Now, however, District I holds the most, 15 last year, compared with 12 in District II, 5 in District III, and 7 in District IV.

Another example of the differences in the unified but distinct districts is requests for certification to the Wisconsin Supreme Court. In 1996, District I had none, while District II had 10. Districts III and IV had 4 and 2, respectively.

Brown said he has no intent to attempt to change that when he becomes chief, noting such differences don’t threaten the unified nature of the court.

What does pose a problem to any unified court is conflicting precedents. They don’t happen
intentionally, but they happen, whether because two courts decide the same issue so close in time, because the court was unaware of the prior precedent, or because the court simply did not recognize the conflict. “With 3,000 cases per year, that will happen,” Brown said.

He added that he would like for the court to develop a database so that each district could find whether there is another case with the same issue pending in another court. However, every previous chief judge going back to Chief Judge Burton A. Scott (1983-89) has had the same goal, and it hasn’t happened yet.

Another goal is to hold more oral arguments, but given the caseload, Brown said, the court doesn’t have the time.

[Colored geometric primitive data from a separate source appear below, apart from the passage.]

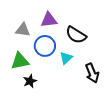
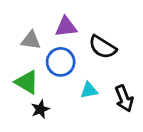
cyan triangle: (66, 58) -> (89, 90), moved, turned 32
green triangle: (20, 61) -> (27, 82), turned 42

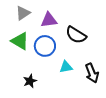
gray triangle: (31, 40) -> (23, 13), moved, turned -42
green triangle: (27, 82) -> (20, 41), moved

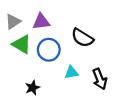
gray triangle: (23, 13) -> (13, 22), moved
purple triangle: (49, 20) -> (41, 22), moved

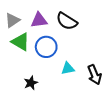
black semicircle: (82, 38) -> (67, 21), moved

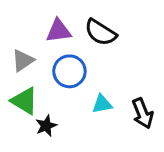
gray triangle: (12, 20) -> (23, 60), moved
green triangle: (21, 42) -> (24, 101), moved

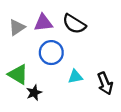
gray triangle: (23, 60) -> (17, 27), moved

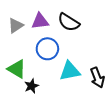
cyan triangle: (75, 77) -> (70, 71), size x1.5

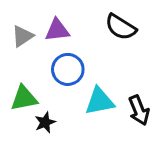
black semicircle: (69, 22) -> (121, 27), moved
green triangle: (17, 69) -> (24, 98), turned -42

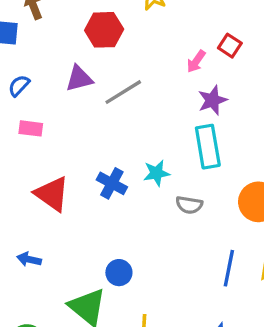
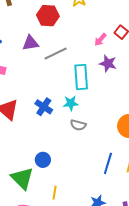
purple star: (213, 100) -> (108, 63), turned 30
cyan rectangle: (208, 147) -> (81, 77), moved
gray semicircle: (189, 205) -> (78, 125), moved

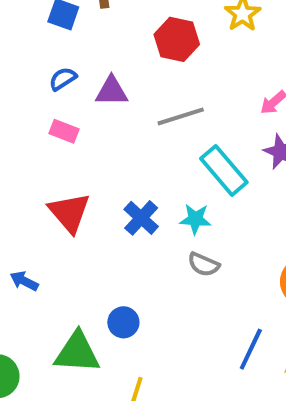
purple triangle: (30, 43) -> (112, 91), moved
cyan rectangle: (81, 77) -> (224, 170), turned -45
green triangle: (22, 178) -> (77, 352), turned -50

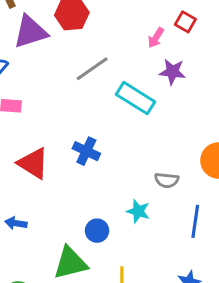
purple triangle: (112, 91) -> (30, 32), moved, size x1.4
cyan star: (195, 219) -> (138, 211), moved, turned 30
gray semicircle: (204, 264) -> (167, 180), moved

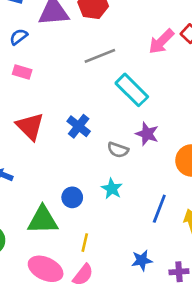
pink arrow: (156, 38) -> (161, 42), size x1.5
purple star: (172, 72) -> (147, 134), moved
gray semicircle: (167, 180) -> (118, 150), moved

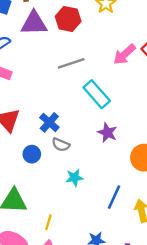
gray semicircle: (118, 150) -> (61, 145), moved
cyan star: (112, 189) -> (74, 178), turned 30
blue circle: (72, 197) -> (32, 154), moved

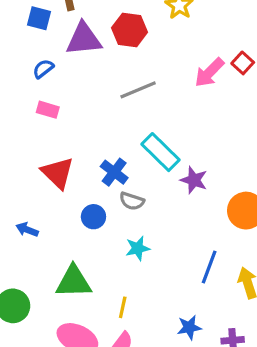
cyan rectangle: (97, 94) -> (161, 152), moved
cyan star: (74, 178) -> (138, 248), moved

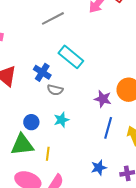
purple star: (194, 180) -> (103, 99), moved
blue circle: (93, 217) -> (31, 122), moved
yellow line: (123, 307) -> (48, 154), moved

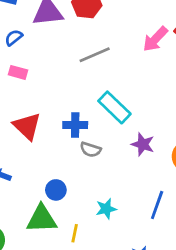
blue cross: (42, 72) -> (75, 125), turned -36
purple star: (103, 99) -> (143, 144), moved
cyan star: (61, 120) -> (106, 209), moved

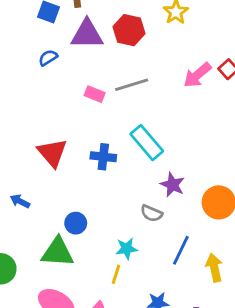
pink rectangle: (18, 72) -> (95, 94), moved
gray semicircle: (91, 150) -> (151, 213), moved
yellow line: (75, 233) -> (116, 274), moved

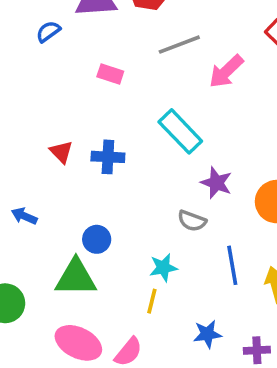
pink arrow: (197, 75) -> (226, 71), moved
gray line: (132, 85) -> (179, 45), moved
red triangle: (52, 153) -> (61, 152), size x0.6
blue cross: (103, 157) -> (108, 157), moved
blue line: (181, 250) -> (232, 265), turned -32

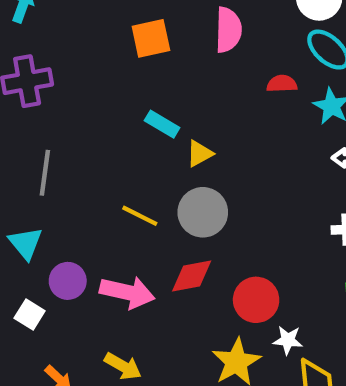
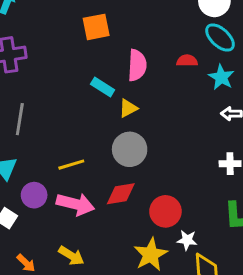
pink semicircle: (228, 30) -> (137, 65), moved
yellow line: (140, 216) -> (71, 165), moved, turned -45

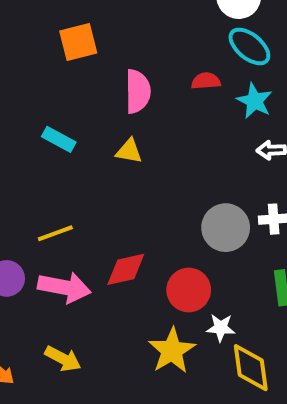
cyan rectangle: (103, 87) -> (59, 139), moved
yellow triangle: (128, 108) -> (129, 151), turned 42
gray circle: (130, 149) -> (226, 228), moved

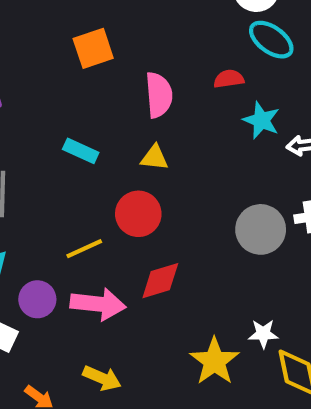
cyan star: (255, 101) -> (261, 120), moved
red circle: (189, 290) -> (138, 214), moved

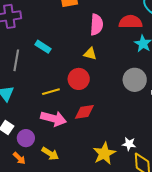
red semicircle: (229, 79) -> (130, 22), size x1.6
cyan rectangle: (81, 151) -> (43, 47), moved
gray circle: (261, 229) -> (135, 80), moved
purple circle: (37, 299) -> (26, 138), moved

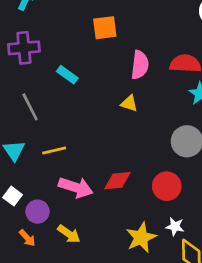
cyan rectangle: (43, 47) -> (67, 75), moved
gray line: (16, 60) -> (30, 107), turned -40
red circle: (79, 79) -> (167, 186), moved
yellow line: (51, 92) -> (54, 151), moved

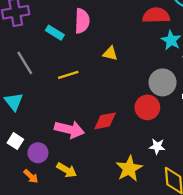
pink semicircle: (140, 65) -> (82, 21), moved
yellow line: (54, 151) -> (68, 75), moved
red circle: (167, 186) -> (147, 107), moved
white star: (175, 227) -> (157, 146), moved

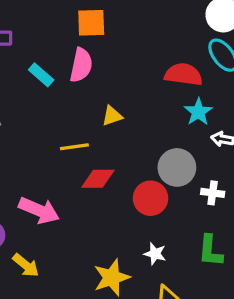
yellow triangle: (110, 53) -> (112, 116), turned -42
yellow line: (68, 75) -> (74, 147), moved
red diamond: (105, 121) -> (98, 179), moved

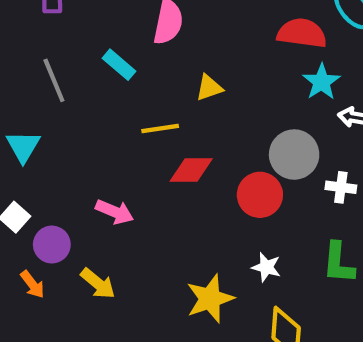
cyan rectangle: (41, 75) -> (119, 65), moved
pink arrow: (39, 210) -> (115, 212), size x0.7

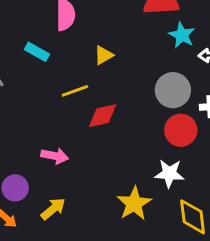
red circle: (260, 195) -> (181, 130), moved
white star: (266, 267) -> (169, 173), size x1.4
yellow arrow: (98, 284) -> (53, 209), turned -68

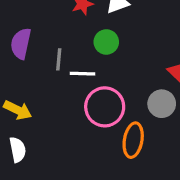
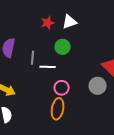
pink circle: (105, 107) -> (62, 88), size x0.6
orange ellipse: (133, 140) -> (58, 109), moved

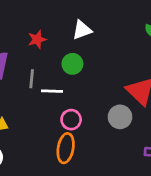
red star: (48, 23) -> (37, 39), moved

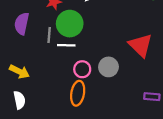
green circle: (72, 64) -> (70, 24), moved, size x1.5
gray circle: (120, 117) -> (108, 67), moved

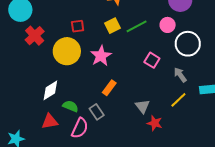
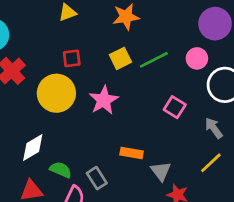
orange rectangle: (109, 88) -> (132, 153), moved, turned 63

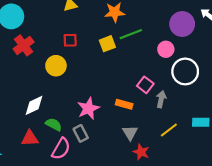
green line: (154, 60) -> (131, 34), moved
yellow circle: (56, 93) -> (56, 66), size x0.7
pink star: (104, 100) -> (88, 108), moved
gray arrow: (214, 128) -> (161, 99), moved, turned 42
orange rectangle: (132, 153) -> (124, 104), moved

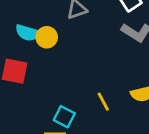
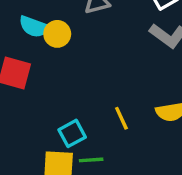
cyan square: (64, 117) -> (72, 133), turned 30

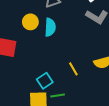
cyan semicircle: (34, 27) -> (50, 27), moved, turned -102

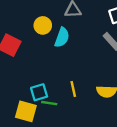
green line: (58, 96) -> (49, 103), moved

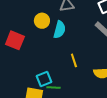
yellow line: (73, 89) -> (74, 60), moved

A potential solution Brown intends to explore as chief judge is videoconferencing. Currently, oral arguments are impracticable in one-judge appeals for misdemeanors and small claims cases, but if the argument could be done by videoconference, it would be feasible for oral arguments in small claims cases, where the stakes are small, but the issues may not be.

Collegiality

Finally, maintaining the court’s collegiality will be a responsibility of the new chief judge. Brown noted that, when the court began, all the judges had permanent ink stains on their hands from reading carbon copies of each other’s drafts, and the courthouse was the only place to do research. The judges saw each other every day and met frequently to discuss cases.

Now that everything is done on computers, the judges can do research on Westlaw and draft opinions from home, e-mailing each other from anywhere, the judges don’t see each other as much or meet as often. As beneficial as the new technology is, is requires the judges to be constantly vigilant to maintain collegiality.

Brown remarked, “Everybody gets along, and our disagreements are professional. Everyone respects everyone else, and understands the concept of collegiality. But we also understand that technology can become a threat to that.

“An appellate court is only as good as it is collegial. Once collegiality is lost, it has lost the war, and is no longer functioning the way it should.”

If long experience and institutional memory of the court is an asset in maintaining that collegiality, the court is in good hands with its new chief.